Start of EXCERPTED DATA
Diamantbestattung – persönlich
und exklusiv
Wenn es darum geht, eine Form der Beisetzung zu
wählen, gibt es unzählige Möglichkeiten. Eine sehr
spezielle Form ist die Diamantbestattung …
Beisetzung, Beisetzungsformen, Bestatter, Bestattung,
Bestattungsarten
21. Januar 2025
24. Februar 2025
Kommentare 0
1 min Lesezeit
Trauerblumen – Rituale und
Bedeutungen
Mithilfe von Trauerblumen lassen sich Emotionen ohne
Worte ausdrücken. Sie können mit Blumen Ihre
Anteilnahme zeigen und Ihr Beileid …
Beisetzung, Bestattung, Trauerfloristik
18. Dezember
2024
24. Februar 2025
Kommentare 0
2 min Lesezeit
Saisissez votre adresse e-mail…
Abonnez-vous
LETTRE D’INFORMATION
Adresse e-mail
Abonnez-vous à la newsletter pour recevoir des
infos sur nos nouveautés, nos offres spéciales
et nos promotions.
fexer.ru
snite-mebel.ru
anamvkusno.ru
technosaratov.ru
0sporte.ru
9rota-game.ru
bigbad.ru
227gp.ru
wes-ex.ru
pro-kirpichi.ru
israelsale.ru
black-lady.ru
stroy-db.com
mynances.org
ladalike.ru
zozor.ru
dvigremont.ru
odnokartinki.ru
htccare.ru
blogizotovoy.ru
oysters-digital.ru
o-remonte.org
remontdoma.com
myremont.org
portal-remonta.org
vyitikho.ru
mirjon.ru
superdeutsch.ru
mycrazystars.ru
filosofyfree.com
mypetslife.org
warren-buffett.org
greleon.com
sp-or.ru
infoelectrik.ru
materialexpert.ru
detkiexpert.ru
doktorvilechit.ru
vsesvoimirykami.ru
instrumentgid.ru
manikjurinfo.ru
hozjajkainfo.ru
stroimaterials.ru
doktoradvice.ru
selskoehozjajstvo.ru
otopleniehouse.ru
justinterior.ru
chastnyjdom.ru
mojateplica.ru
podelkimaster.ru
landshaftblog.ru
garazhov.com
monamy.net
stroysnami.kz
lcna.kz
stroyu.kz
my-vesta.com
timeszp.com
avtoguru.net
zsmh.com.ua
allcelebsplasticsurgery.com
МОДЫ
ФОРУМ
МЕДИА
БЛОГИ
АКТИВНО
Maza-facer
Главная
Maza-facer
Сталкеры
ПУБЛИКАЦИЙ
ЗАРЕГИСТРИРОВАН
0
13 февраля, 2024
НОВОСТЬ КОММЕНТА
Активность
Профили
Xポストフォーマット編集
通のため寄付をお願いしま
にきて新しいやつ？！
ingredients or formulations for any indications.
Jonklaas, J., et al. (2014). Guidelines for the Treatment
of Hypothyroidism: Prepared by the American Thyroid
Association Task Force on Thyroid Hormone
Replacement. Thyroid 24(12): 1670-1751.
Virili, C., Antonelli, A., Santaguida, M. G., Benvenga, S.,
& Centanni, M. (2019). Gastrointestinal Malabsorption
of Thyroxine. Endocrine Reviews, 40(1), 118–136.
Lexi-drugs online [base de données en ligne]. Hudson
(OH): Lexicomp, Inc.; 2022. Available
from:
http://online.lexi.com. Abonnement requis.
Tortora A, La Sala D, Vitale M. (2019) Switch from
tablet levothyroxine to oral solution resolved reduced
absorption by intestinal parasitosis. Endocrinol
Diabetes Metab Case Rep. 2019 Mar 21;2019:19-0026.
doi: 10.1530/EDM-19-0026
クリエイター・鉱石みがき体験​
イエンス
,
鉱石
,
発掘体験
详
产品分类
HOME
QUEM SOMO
End of EXCERPTED DATA
* [WORK INSTRUCTIONS]:
Repeat all the records. Match each line exactly.

* [RESPONSE FOR THIS EXERCISE]:
Diamantbestattung – persönlich
und exklusiv
Wenn es darum geht, eine Form der Beisetzung zu
wählen, gibt es unzählige Möglichkeiten. Eine sehr
spezielle Form ist die Diamantbestattung …
Beisetzung, Beisetzungsformen, Bestatter, Bestattung,
Bestattungsarten
21. Januar 2025
24. Februar 2025
Kommentare 0
1 min Lesezeit
Trauerblumen – Rituale und
Bedeutungen
Mithilfe von Trauerblumen lassen sich Emotionen ohne
Worte ausdrücken. Sie können mit Blumen Ihre
Anteilnahme zeigen und Ihr Beileid …
Beisetzung, Bestattung, Trauerfloristik
18. Dezember
2024
24. Februar 2025
Kommentare 0
2 min Lesezeit
Saisissez votre adresse e-mail…
Abonnez-vous
LETTRE D’INFORMATION
Adresse e-mail
Abonnez-vous à la newsletter pour recevoir des
infos sur nos nouveautés, nos offres spéciales
et nos promotions.
fexer.ru
snite-mebel.ru
anamvkusno.ru
technosaratov.ru
0sporte.ru
9rota-game.ru
bigbad.ru
227gp.ru
wes-ex.ru
pro-kirpichi.ru
israelsale.ru
black-lady.ru
stroy-db.com
mynances.org
ladalike.ru
zozor.ru
dvigremont.ru
odnokartinki.ru
htccare.ru
blogizotovoy.ru
oysters-digital.ru
o-remonte.org
remontdoma.com
myremont.org
portal-remonta.org
vyitikho.ru
mirjon.ru
superdeutsch.ru
mycrazystars.ru
filosofyfree.com
mypetslife.org
warren-buffett.org
greleon.com
sp-or.ru
infoelectrik.ru
materialexpert.ru
detkiexpert.ru
doktorvilechit.ru
vsesvoimirykami.ru
instrumentgid.ru
manikjurinfo.ru
hozjajkainfo.ru
stroimaterials.ru
doktoradvice.ru
selskoehozjajstvo.ru
otopleniehouse.ru
justinterior.ru
chastnyjdom.ru
mojateplica.ru
podelkimaster.ru
landshaftblog.ru
garazhov.com
monamy.net
stroysnami.kz
lcna.kz
stroyu.kz
my-vesta.com
timeszp.com
avtoguru.net
zsmh.com.ua
allcelebsplasticsurgery.com
МОДЫ
ФОРУМ
МЕДИА
БЛОГИ
АКТИВНО
Maza-facer
Главная
Maza-facer
Сталкеры
ПУБЛИКАЦИЙ
ЗАРЕГИСТРИРОВАН
0
13 февраля, 2024
НОВОСТЬ КОММЕНТА
Активность
Профили
Xポストフォーマット編集
通のため寄付をお願いしま
にきて新しいやつ？！
ingredients or formulations for any indications.
Jonklaas, J., et al. (2014). Guidelines for the Treatment
of Hypothyroidism: Prepared by the American Thyroid
Association Task Force on Thyroid Hormone
Replacement. Thyroid 24(12): 1670-1751.
Virili, C., Antonelli, A., Santaguida, M. G., Benvenga, S.,
& Centanni, M. (2019). Gastrointestinal Malabsorption
of Thyroxine. Endocrine Reviews, 40(1), 118–136.
Lexi-drugs online [base de données en ligne]. Hudson
(OH): Lexicomp, Inc.; 2022. Available
from:
http://online.lexi.com. Abonnement requis.
Tortora A, La Sala D, Vitale M. (2019) Switch from
tablet levothyroxine to oral solution resolved reduced
absorption by intestinal parasitosis. Endocrinol
Diabetes Metab Case Rep. 2019 Mar 21;2019:19-0026.
doi: 10.1530/EDM-19-0026
クリエイター・鉱石みがき体験​
イエンス
,
鉱石
,
発掘体験
详
产品分类
HOME
QUEM SOMO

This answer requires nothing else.